Exercise prompt: As you restate the entries, keep every word intact and leave out whatever images they hold.

Recorded information:
========================

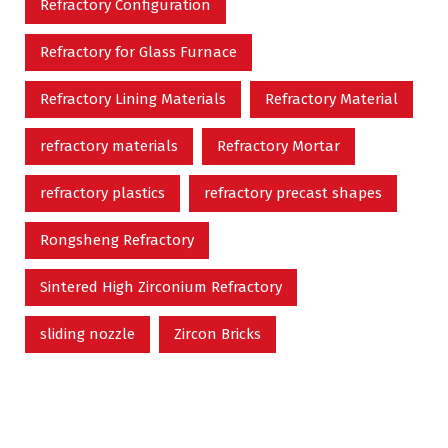
Refractory Configuration
Refractory for Glass Furnace
Refractory Lining Materials
Refractory Material
refractory materials
Refractory Mortar
refractory plastics
refractory precast shapes
Rongsheng Refractory
Sintered High Zirconium Refractory
sliding nozzle
Zircon Bricks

========================

Exercise solution:
Refractory Configuration
Refractory for Glass Furnace
Refractory Lining Materials
Refractory Material
refractory materials
Refractory Mortar
refractory plastics
refractory precast shapes
Rongsheng Refractory
Sintered High Zirconium Refractory
sliding nozzle
Zircon Bricks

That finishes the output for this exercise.